When copying the records below, keep every word as it is and drop the images.

*** Block opens ***

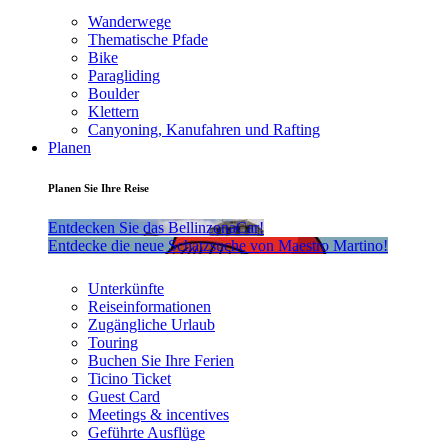
Wanderwege
Thematische Pfade
Bike
Paragliding
Boulder
Klettern
Canyoning, Kanufahren und Rafting
Planen
Planen Sie Ihre Reise
Entdecken Sie das BellinzonaCar!
Entdecke die neue Schatzsuche von Maestro Martino!
Unterkünfte
Reiseinformationen
Zugängliche Urlaub
Touring
Buchen Sie Ihre Ferien
Ticino Ticket
Guest Card
Meetings & incentives
Geführte Ausflüge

*** Block closes ***

SOLUTION FOR THIS EXERCISE:
Wanderwege
Thematische Pfade
Bike
Paragliding
Boulder
Klettern
Canyoning, Kanufahren und Rafting
Planen
Planen Sie Ihre Reise
Entdecken Sie das BellinzonaCar!
Entdecke die neue Schatzsuche von Maestro Martino!
Unterkünfte
Reiseinformationen
Zugängliche Urlaub
Touring
Buchen Sie Ihre Ferien
Ticino Ticket
Guest Card
Meetings & incentives
Geführte Ausflüge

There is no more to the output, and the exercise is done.